According to a report released on Thursday by Statistics Canada, in 1996 there were 2.7 workers aged 25 to 34 for every worker aged 55 and older. By 2018, the ratio declined to 1.0.
“The aging of the workforce is mostly the result of the large cohort of baby boomers who are entering their retirement years. This has resulted in a larger share of people aged 55 and older in the labour force than has previously been the case,” said the federal agency.
“From 1996 to 2018, the proportion of workers aged 55 and older almost doubled, from 10 per cent to 21 per cent of the workforce. The proportion of older workers increased in all major occupations over this period. The aging of the workforce, however, was not uniform across occupations for a variety of reasons.

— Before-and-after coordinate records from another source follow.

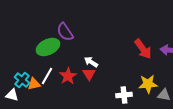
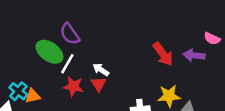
green ellipse: (48, 47) -> (49, 52), turned 60
white line: (47, 76) -> (67, 64), moved
red star: (68, 76) -> (73, 86), turned -30

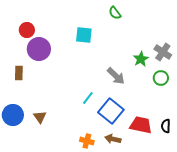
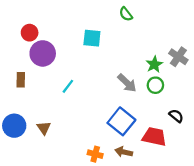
green circle: (161, 78) -> (155, 85), moved
cyan line: (88, 98) -> (68, 86), moved
black semicircle: (166, 126) -> (176, 116), moved, turned 128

“In some occupations, the impact of an aging workforce was moderated by the entry of women in large numbers in recent years. For example, among general practitioners and family physicians in 2016, the proportion of men aged 55 and older (38 per cent) was double that of women (19 per cent), resulting from faster growth among women general practitioners in the 20-year period leading up to 2016.”
StatsCan said health care and social assistance was the largest industry in Canada in 2016, accounting for 2.3 million or 13 per cent, of all workers and this industry also had one of the most rapid growth rates in the number of workers from 1996 to 2016 (+68 per cent).
“Despite the rising demand for health-care services, workers who are providing health care to an increasingly older population are themselves aging. For instance, among registered nurses and registered psychiatric nurses – the largest occupation related to health care – about one in five was aged 55 and older in 2016, compared with less than one in 10 in 1996. In 1996, there were 4.5 female nurses aged 25 to 34 for each female nurse aged 55 and older. By 2016, that ratio had declined to 1.6,” explained the federal agency.